If you really want to be as practical as possible, consider browsing the used marketplace for your bass. This will give you an even more inexpensive opportunity to get your feet wet on the instrument.
With the exception of vintage instruments, used bass guitars will sell for less money than they cost new. This means you could easily find the same exact model you’re considering for even less money.
Of course, you’ll need to be very discerning about the bass’s condition and playability. But for the most part, used instruments can be fairly new, only experiencing some light play over a few years.
Best Brands For Bass Guitars Under $500
With the number of bass guitars available, it can be difficult to distinguish what is worth your time. When in doubt, it’s always wise to check out the products of the best-known brands.
A good reputation is not easy to come by in the music industry. The following brands have proved themselves time and again, helping to set the standard for beginner-budget bass guitars.
Squier is actually a sister company to the industry giant, Fender. The company was established in an effort to squash out the market of counterfeit Fender instruments during the 1980s.

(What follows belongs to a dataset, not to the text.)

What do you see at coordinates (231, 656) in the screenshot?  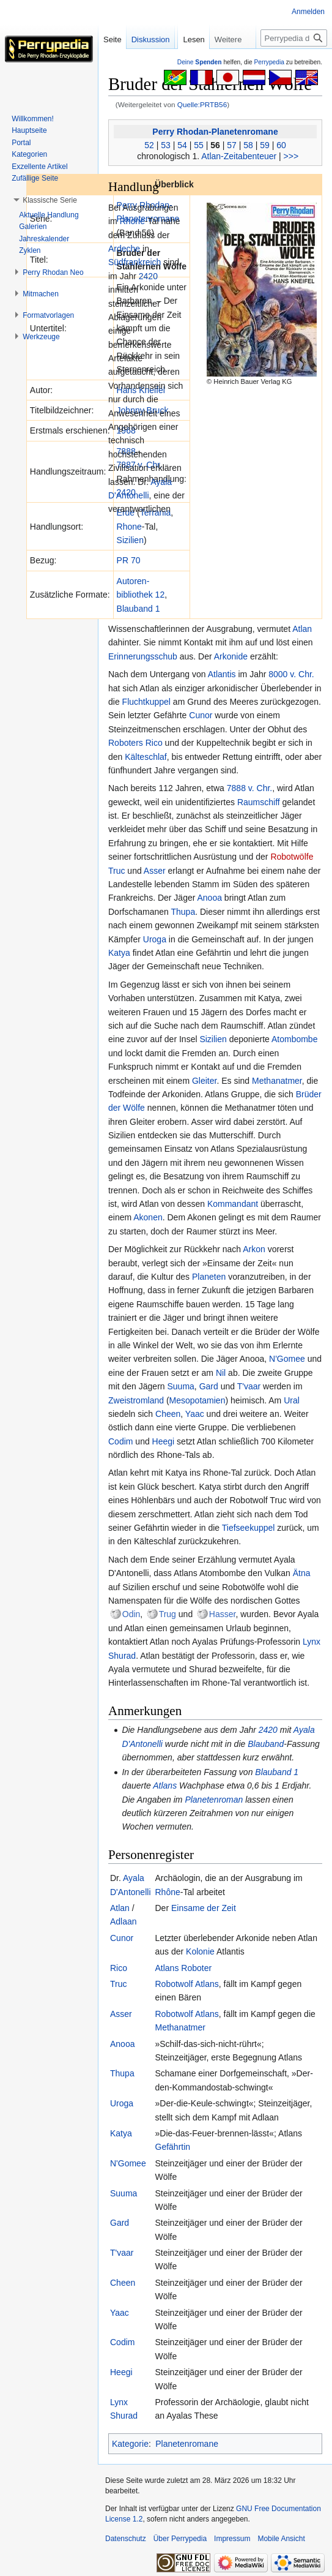 I see `Arkonide` at bounding box center [231, 656].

There was a time when Squier was less-than-desirable, but now its instruments are some of the most recommended. These are essentially Fender designs crafted overseas with cheaper labor and materials for a less expensive price.
Ibanez is a Japanese company that is considered one of the premier guitar and bass companies in the industry. You wouldn’t know it, but Ibanez actually got its start in the 1930s as a guitar-importing/exporting company.
Eventually, Ibanez started crafting its own instruments, and by the 1970s, word quickly spread about its craftsmanship. Today, Ibanez is openly embraced and endorsed by some of the most innovative musicians in modern music.
Best Bass Guitars For Under $500, Final Thoughts
The importance of choosing the right bass cannot be understated. If you make the wrong choice, you’re not going to be very inspired to stick with the instrument.
Be sure to be patient with the process. A little bit of trial and error is needed to learn what your specific needs are.
Eventually, through firsthand experience and a developed ear, you’ll know exactly which bass is right for you.